Bella Hadid est resplendissante sur le tapis rouge en pleine Cité des Anges, durant le défilé fashion de REVOLVE. Mais subit l’ire des internautes qui trouvent la mannequin décidément “beaucoup trop maigre”. On souffle.
Bella Hadid est considérée par beaucoup comme “l’une des plus belles femmes au monde”, et largement saluée pour son engagement politique. Mais elle subit également la véhémence rarement délicate des internautes. Et surtout de ceux qui sombrent volontiers dans le skinny shaming : itération inverse du “fat shaming”, ou de la grossophobie, le skinny shaming désigne la stigmatisation et les remarques blessantes dont sont victimes les personnes considérées comme “trop maigres”. Et notamment les femmes, qui sont une majorité à subir ce genre de billevesées et de galimatias sexistes.
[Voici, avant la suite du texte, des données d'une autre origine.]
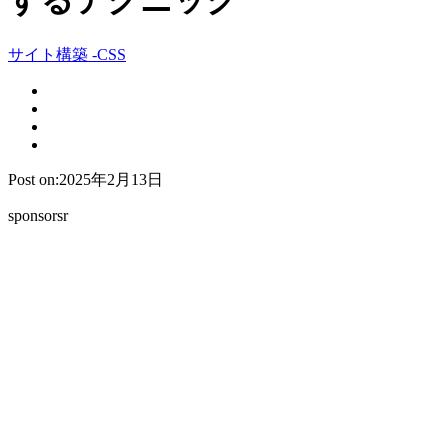
するテクニック
サイト構築 -CSS
Post on:2025年2月13日
sponsorsr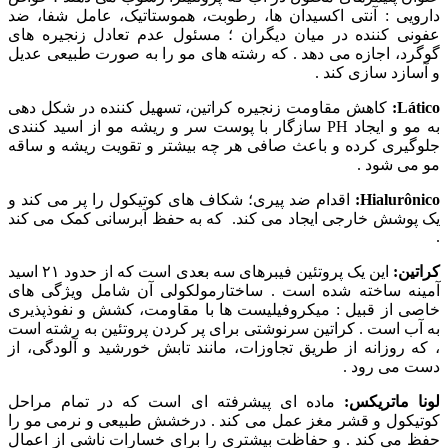
دارویی : آنتی اکسیدان ها، رطوبت، هموستاتیک، عامل شفا، ضد
عفونی کننده در میان دیگران ؛ مسئول عدم تعادل زنجیره های
گوگرد، اجازه می دهد . که رشته های مو را به صورت طبیعی عدیل
و آسازد سازی کند .
Lático:
کاهش مقاومت زنجیره کراتین، تسهیل کننده در شکل دهی
به مو و ایجاد PH سازگار با پوست سر و ریشه مو از اسید کنندی
جلوگیری کرده و باعث صافی هر چه بیشتر و تقویت ریشه و ساقه
مو می شود .
Hialurônico:
اقدام ضد پیری؛ شکاف های کوتیکول را پر می کند و
یک پوشش خارجی ایجاد می کند. که به حفظ آبرسانی کمک می کند
.
کراتین:
این یک پروتئین فیبرهای سه بعدی است که از حدود ۲۱ اسید
آمینه ساخته شده است . ساختارمولکولی آن شامل ویژگی های
خاصی از قبیل : میکروفیلیست ها با مقاومت، کشش و نفوذپذیری
به آب است . کراتین سرنوشتی برای پر کردن پروتئین به رشته است
، که روزانه از طریق تجاوزات، مانند تابش خورشید و آلودگی، از
دست می رود .
لونا ماتریکس:
ماده ای پیشرفته ای است که در تمام مراحل
کوتیکول و قشر مغز عمل می کند . درخشش طبیعی و نرمی مو را
حفظ می کند . و حفاظت بیشتری را برای خسارات ناشی از اعمال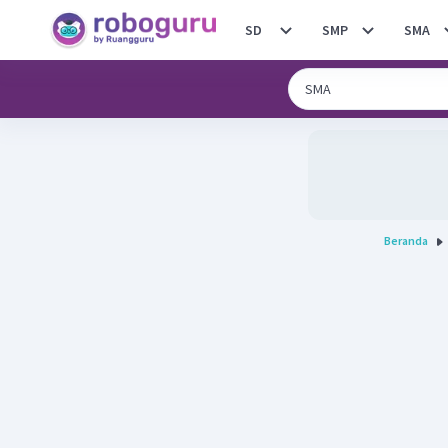
SD
SMP
SMA
Beranda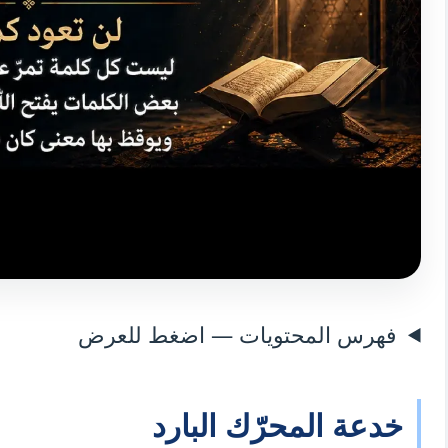
فهرس المحتويات — اضغط للعرض
خدعة المحرّك البارد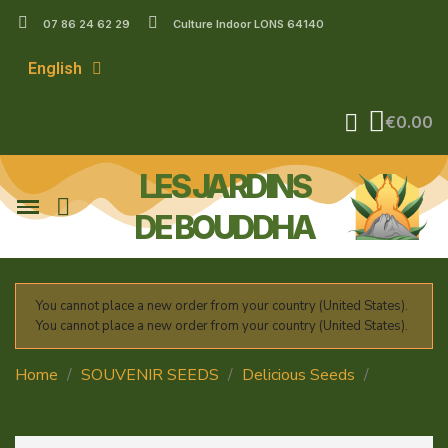
07 86 24 62 29
Culture Indoor LONS 64140
English
€0.00
LES JARDINS
DE BOUDDHA
You cannot place a new order from your country (United States).
You cannot place a new order from your country (United States).
Home
SOUVENIR SEEDS
Delicious Seeds
Critical
Jack Herer AUTO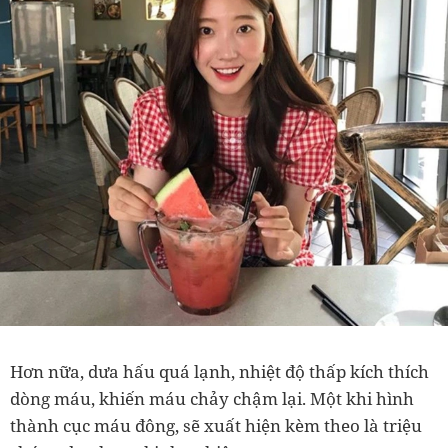
Hơn nữa, dưa hấu quá lạnh, nhiệt độ thấp kích thích
dòng máu, khiến máu chảy chậm lại. Một khi hình
thành cục máu đông, sẽ xuất hiện kèm theo là triệu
Sur le red carpet, la mannequin cristallise ainsi toutes les remarques, à retrouver sous les images que nous vous partageons ci-contre : “Elle est beaucoup trop maigre”, “C’est une squelette”, “Sac d’os”, “Squelettique”, “Faut arrêter avec l’Ozempic”.
La mention de l’Ozempic, c’est à dire ce médicament destiné aux personnes diabétiques, et réapproprié ces dernières années par des célébrités hollywoodiennes et des stars de la mode à des fins d’amaigrissement volontiers dangereux, n’est pas anodine, car son usage fait office de secret de Polichinelle dans l’industrie du divertissement - et ses ravages sont indéniables.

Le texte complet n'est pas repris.